=== ABOUT THIS EXERCISE ===
Omitting all images, transcribe the entries word for word.

Segment Start: MATERIAL SHOWN

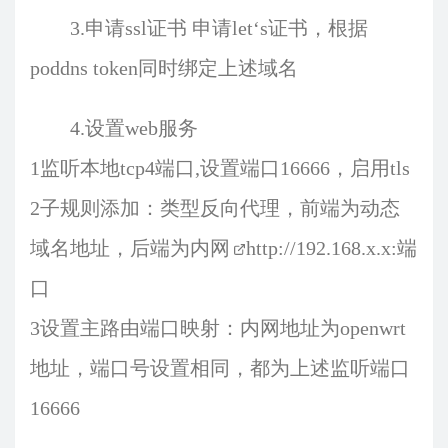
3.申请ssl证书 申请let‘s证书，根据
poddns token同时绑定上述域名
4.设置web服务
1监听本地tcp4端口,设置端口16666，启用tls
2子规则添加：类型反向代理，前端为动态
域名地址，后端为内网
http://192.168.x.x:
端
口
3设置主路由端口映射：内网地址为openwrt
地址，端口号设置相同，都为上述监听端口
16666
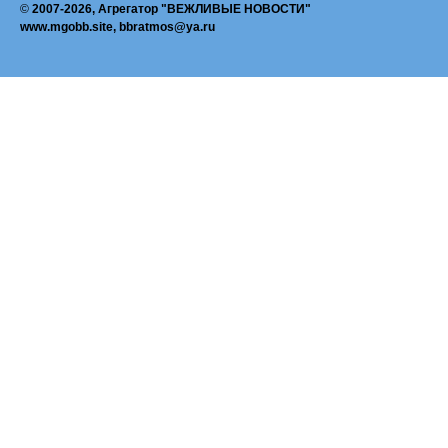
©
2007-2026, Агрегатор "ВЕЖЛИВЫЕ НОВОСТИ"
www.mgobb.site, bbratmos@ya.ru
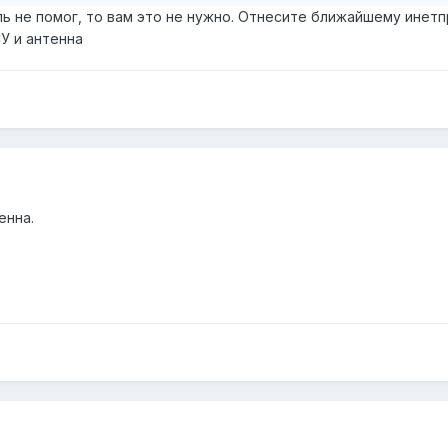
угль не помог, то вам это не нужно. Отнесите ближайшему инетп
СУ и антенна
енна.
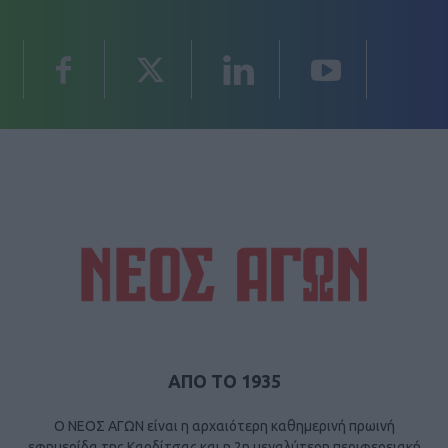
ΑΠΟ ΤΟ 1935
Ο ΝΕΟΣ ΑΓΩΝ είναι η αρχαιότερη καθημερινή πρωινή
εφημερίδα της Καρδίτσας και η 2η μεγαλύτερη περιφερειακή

Segment End: MATERIAL SHOWN

=== RESPONSE BOX ===
3.申请ssl证书 申请let‘s证书，根据
poddns token同时绑定上述域名
4.设置web服务
1监听本地tcp4端口,设置端口16666，启用tls
2子规则添加：类型反向代理，前端为动态
域名地址，后端为内网
http://192.168.x.x:
端
口
3设置主路由端口映射：内网地址为openwrt
地址，端口号设置相同，都为上述监听端口
16666
©
2007-2026, Агрегатор "ВЕЖЛИВЫЕ НОВОСТИ"
www.mgobb.site, bbratmos@ya.ru
угль не помог, то вам это не нужно. Отнесите ближайшему инетп
СУ и антенна
енна.
ΑΠΟ ΤΟ 1935
Ο ΝΕΟΣ ΑΓΩΝ είναι η αρχαιότερη καθημερινή πρωινή
εφημερίδα της Καρδίτσας και η 2η μεγαλύτερη περιφερειακή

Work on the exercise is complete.